== Segment start ==

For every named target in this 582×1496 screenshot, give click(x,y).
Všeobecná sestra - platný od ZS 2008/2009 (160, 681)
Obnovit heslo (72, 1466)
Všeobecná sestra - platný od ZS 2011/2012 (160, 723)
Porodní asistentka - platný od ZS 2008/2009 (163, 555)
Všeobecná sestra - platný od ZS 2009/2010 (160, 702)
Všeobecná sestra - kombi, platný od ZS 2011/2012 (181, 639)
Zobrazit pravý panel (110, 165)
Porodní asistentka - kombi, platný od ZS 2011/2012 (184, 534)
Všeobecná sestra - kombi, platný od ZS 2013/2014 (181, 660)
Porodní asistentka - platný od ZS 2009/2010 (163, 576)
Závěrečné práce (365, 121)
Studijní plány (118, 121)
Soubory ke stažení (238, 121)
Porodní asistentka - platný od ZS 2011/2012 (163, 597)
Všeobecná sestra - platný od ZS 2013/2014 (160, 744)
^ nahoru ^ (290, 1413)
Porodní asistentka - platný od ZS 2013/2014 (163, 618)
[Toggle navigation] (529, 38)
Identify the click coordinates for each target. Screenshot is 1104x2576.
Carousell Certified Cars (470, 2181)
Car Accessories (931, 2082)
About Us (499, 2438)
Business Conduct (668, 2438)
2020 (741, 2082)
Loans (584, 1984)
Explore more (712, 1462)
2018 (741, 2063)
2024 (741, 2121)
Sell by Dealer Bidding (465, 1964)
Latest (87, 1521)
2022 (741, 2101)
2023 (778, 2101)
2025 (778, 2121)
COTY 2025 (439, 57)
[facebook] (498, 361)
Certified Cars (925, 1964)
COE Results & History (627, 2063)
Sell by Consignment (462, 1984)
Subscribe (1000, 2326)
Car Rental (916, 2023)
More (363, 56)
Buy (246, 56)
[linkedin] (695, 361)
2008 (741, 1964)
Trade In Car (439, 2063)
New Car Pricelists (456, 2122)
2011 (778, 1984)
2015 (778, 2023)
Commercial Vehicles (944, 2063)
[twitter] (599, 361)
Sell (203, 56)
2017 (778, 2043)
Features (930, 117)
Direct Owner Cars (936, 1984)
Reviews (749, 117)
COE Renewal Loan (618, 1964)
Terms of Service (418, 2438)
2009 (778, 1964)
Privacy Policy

== Segment end ==

• **WHAT THE TASK ASKS**:
Taking the line with "[facebook] (498, 361)" as the first and the line with "[twitter] (599, 361)" as the last, retype that stretch of the data above exactly, with no other lines.

• **EXERCISE ANSWER**:
[facebook] (498, 361)
Certified Cars (925, 1964)
COE Results & History (627, 2063)
Sell by Consignment (462, 1984)
Subscribe (1000, 2326)
Car Rental (916, 2023)
More (363, 56)
Buy (246, 56)
[linkedin] (695, 361)
2008 (741, 1964)
Trade In Car (439, 2063)
New Car Pricelists (456, 2122)
2011 (778, 1984)
2015 (778, 2023)
Commercial Vehicles (944, 2063)
[twitter] (599, 361)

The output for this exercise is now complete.